3.07.23 Why I vetoed sugar (mostly) out of my food choices this year
In December, my husband and I attended a talk about sugar and learned that so-called sugar substitutes can be even more potent than sugar itself. (We also learned the great phrase “sour defeats sweet,” which finally gave me a reason to start drinking lemon water here and there — a little sour or bitter taste will kill a sweet craving.)
Starting in January, we decided to cut processed sugars (and “naturally added” ones) from my food choices. I’m lucky, because I haven’t had serious cravings; it’s more like I miss certain foods rather than dream about them. My husband does eat some 92% chocolate here and there — he always loved dark chocolate but now even 72% tastes too sweet for him, so he’s sticking with the hard core stuff. I know this is not an easy choice, and I don’t expect it to last forever — but I do expect that once I do decide to have something sugary again, I’ll do it once in a rare while and not, say, every day. Sugar is a drug, and we should think about it that way — even if the food industry doesn’t label it as such.
How are things going? I have lost weight, I do sleep better (but I always slept pretty well) and feel more energetic (and I do work out), all the things people who’ve done this before me have said they felt as well. It wasn’t instantaneous, and of course we’re only two full months into the new year, but I am encouraged to keep this going as long as possible. (I am also eating plenty of fruit, so it’s not like I have nothing sweet in my life — just avoiding processed sweets, primarily.)
Anyway, this article showed up from the Washington Post today, and I found it useful for those who might be wondering about sugar, and how it’s hidden in so many things, and how you can at least start to cut it from what you’re eating — if you choose to. It took me a lot of years to get to where I could just say “I’m going to leave sugar out for a while” and feel comfortable with my choices, so I know this isn’t likely to change hearts and minds (and guts) right away. So just consider my anecdote and this article pieces of a puzzle you might one day decide to complete for yourself…
I cut out sugar for six years once. It was easier to do than I expected, but it did require some re-thinking of menu items, especially when eating out. Congratulations to you for making this a priority.
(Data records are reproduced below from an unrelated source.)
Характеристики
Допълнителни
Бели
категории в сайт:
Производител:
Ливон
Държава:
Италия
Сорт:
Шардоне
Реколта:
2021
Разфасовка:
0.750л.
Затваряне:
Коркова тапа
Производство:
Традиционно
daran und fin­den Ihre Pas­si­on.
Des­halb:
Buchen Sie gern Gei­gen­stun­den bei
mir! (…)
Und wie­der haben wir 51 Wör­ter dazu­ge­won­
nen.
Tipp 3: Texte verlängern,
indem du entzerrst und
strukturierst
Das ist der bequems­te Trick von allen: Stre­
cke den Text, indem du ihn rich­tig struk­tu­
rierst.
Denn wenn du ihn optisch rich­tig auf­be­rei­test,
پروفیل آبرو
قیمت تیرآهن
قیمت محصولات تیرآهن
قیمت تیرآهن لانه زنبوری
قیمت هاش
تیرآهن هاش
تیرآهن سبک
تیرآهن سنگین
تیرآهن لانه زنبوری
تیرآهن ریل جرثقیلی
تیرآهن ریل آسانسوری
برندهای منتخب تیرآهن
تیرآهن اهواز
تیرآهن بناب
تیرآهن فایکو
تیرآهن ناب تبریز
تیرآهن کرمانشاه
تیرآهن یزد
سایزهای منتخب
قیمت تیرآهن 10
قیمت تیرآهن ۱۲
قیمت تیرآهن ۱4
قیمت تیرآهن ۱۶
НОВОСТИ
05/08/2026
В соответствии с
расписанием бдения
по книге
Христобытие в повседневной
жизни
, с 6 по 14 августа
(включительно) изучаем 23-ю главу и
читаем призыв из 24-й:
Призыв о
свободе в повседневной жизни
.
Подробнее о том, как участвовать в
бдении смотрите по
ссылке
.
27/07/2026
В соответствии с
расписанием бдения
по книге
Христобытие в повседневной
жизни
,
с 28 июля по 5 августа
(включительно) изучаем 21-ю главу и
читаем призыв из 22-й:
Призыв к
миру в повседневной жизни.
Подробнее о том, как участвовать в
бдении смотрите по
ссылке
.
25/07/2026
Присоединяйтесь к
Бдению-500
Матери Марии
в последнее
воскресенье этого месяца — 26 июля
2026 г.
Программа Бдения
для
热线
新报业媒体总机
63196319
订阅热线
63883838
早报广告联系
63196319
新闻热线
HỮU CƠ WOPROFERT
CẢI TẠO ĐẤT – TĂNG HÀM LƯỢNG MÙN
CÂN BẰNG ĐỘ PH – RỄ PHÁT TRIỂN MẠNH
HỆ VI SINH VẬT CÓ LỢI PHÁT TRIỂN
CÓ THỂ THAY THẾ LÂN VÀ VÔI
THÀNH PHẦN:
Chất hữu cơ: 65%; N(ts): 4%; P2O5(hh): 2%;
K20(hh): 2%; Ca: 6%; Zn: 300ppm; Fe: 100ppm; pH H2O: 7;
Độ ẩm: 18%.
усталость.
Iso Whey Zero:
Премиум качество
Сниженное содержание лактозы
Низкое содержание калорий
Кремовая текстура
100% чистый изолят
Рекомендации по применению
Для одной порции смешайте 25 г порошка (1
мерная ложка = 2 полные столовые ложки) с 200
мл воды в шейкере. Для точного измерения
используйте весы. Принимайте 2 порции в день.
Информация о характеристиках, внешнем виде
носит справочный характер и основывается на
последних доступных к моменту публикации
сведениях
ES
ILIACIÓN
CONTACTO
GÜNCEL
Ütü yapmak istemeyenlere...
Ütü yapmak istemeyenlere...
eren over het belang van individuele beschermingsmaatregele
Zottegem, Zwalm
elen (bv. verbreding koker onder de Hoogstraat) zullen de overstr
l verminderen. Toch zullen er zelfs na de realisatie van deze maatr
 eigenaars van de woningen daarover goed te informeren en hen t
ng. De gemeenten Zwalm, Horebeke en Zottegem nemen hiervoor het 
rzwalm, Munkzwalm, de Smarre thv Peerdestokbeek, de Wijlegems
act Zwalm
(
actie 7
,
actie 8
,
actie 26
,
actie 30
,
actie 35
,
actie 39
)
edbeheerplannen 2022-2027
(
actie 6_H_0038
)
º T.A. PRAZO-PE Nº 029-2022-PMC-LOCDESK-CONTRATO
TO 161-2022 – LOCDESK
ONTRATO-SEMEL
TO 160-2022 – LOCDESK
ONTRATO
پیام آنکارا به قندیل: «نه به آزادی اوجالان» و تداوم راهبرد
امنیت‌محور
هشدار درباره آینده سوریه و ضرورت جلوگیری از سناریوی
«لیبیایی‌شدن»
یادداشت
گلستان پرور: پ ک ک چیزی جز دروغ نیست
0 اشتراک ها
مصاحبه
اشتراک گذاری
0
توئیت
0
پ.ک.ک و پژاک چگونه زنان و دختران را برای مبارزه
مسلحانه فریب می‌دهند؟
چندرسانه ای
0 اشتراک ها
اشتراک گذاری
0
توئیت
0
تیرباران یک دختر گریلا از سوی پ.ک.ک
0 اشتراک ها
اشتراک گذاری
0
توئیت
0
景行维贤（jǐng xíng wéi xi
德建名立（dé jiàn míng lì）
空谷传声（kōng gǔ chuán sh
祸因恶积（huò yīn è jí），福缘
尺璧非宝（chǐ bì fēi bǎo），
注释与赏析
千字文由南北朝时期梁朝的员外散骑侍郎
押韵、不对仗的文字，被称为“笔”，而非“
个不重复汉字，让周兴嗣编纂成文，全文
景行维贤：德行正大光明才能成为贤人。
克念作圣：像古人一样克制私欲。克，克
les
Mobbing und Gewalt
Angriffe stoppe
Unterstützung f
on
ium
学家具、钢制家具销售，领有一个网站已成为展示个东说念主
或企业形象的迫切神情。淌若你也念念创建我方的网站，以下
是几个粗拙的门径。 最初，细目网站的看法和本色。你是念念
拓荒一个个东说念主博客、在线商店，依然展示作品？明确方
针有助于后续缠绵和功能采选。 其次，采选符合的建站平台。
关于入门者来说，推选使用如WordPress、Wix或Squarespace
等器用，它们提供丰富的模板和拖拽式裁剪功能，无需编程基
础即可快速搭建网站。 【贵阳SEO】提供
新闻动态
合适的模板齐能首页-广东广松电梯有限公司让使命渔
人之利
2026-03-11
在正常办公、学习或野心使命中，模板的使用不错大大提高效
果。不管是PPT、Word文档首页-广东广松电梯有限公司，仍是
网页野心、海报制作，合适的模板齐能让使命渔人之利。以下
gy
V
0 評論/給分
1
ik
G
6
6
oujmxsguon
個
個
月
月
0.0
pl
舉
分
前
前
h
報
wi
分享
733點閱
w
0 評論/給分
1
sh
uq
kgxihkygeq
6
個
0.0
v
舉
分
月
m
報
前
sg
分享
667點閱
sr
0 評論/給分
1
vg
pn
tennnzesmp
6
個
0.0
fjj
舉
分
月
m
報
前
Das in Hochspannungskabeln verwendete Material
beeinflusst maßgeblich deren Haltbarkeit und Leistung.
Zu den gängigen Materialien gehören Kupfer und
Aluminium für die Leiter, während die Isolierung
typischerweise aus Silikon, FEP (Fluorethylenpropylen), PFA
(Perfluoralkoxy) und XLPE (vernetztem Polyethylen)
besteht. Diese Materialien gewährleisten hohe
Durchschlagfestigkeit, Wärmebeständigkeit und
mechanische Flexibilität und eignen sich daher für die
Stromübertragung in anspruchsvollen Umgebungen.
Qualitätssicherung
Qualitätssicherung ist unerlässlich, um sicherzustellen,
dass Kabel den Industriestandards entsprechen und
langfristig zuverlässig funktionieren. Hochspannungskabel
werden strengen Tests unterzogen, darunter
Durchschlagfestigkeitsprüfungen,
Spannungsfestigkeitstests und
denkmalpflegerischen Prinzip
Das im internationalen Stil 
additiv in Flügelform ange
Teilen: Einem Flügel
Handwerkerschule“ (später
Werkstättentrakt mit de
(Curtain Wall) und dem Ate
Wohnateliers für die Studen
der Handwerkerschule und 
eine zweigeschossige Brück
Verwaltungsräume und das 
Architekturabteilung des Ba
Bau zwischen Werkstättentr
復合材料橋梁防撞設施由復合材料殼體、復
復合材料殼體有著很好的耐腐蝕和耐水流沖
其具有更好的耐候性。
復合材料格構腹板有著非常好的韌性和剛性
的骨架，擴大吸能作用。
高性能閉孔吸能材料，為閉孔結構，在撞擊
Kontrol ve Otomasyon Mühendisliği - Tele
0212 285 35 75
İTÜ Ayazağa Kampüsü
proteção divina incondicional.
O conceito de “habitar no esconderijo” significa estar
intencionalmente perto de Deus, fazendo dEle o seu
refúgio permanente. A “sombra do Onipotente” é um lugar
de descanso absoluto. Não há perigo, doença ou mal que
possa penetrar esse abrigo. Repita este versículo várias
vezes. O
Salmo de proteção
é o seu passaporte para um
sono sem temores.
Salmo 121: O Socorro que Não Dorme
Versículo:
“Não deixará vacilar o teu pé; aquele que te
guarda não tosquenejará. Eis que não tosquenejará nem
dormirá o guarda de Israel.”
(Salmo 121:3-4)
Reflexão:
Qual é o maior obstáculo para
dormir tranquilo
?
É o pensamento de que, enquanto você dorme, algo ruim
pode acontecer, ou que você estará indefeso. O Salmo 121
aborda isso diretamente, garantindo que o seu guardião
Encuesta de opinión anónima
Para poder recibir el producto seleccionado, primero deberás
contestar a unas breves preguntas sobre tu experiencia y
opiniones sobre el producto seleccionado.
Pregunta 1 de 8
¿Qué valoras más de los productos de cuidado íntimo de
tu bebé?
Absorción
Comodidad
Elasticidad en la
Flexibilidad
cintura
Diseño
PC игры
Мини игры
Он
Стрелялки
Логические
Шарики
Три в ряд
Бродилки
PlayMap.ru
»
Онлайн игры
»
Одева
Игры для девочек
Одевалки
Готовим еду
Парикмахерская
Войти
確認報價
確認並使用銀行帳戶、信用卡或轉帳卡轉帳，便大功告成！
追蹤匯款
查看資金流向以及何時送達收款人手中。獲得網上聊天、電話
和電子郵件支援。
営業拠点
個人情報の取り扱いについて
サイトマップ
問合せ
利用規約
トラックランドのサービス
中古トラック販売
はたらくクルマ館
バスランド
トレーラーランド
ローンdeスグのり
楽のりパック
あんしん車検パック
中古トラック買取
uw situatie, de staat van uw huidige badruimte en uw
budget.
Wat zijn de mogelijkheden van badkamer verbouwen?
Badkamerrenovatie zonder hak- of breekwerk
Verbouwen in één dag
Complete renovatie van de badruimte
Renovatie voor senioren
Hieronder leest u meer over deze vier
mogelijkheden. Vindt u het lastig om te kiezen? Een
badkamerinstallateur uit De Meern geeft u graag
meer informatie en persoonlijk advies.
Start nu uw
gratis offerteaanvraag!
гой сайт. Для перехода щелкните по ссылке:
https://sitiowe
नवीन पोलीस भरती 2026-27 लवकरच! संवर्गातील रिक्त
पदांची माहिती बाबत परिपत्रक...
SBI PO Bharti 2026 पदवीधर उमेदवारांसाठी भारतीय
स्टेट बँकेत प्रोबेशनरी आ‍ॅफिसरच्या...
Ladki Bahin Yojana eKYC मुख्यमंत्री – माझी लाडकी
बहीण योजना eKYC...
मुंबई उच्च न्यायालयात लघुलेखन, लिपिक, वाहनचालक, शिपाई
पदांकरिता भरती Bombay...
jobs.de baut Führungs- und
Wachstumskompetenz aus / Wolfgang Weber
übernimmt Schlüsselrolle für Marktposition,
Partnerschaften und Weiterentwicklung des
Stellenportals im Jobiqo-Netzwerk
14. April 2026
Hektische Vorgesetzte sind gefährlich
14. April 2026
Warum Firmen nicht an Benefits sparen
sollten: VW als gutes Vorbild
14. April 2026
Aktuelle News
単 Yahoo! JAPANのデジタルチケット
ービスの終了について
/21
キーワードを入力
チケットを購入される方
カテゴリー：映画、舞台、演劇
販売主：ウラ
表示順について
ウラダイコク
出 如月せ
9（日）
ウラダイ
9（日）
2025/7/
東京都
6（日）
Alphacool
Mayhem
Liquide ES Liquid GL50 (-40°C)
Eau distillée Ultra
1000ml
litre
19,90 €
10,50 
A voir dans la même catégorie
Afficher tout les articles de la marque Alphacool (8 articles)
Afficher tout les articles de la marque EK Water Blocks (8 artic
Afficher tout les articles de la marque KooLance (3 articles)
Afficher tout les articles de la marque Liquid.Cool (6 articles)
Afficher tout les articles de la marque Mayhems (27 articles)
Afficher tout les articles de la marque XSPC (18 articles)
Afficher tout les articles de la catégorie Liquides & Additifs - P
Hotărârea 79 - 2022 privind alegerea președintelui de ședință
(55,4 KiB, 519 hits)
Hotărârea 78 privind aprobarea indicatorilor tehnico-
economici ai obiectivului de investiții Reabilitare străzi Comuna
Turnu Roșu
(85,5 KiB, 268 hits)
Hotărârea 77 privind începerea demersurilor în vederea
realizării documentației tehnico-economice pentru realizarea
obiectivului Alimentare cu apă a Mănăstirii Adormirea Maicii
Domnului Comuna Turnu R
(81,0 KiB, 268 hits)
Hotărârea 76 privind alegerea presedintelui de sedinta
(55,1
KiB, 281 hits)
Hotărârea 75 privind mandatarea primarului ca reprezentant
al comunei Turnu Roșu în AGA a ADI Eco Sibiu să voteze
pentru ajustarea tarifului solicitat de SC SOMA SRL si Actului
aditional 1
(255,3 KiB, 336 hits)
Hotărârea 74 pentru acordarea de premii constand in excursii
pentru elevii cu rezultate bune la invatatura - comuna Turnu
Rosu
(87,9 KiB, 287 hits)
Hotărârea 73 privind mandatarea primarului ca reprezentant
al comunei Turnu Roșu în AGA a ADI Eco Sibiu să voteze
Thanks! It is a little challenging here and there, but the promise of: Eat fruit! is surprisingly encouraging. Congrats to YOU for making it work, too!
Well done! It isn’t an easy thing, but the rewards in how you feel (and in my case, averting Type 2 diabetes) are more than worth it. 🙂
Thanks! Mercifully I was never in danger of that particular affliction, but it felt like something I should do anyway. I was seriously hungry ALL. THE. TIME — and that’s what I was setting out to defeat. So far, pretty good.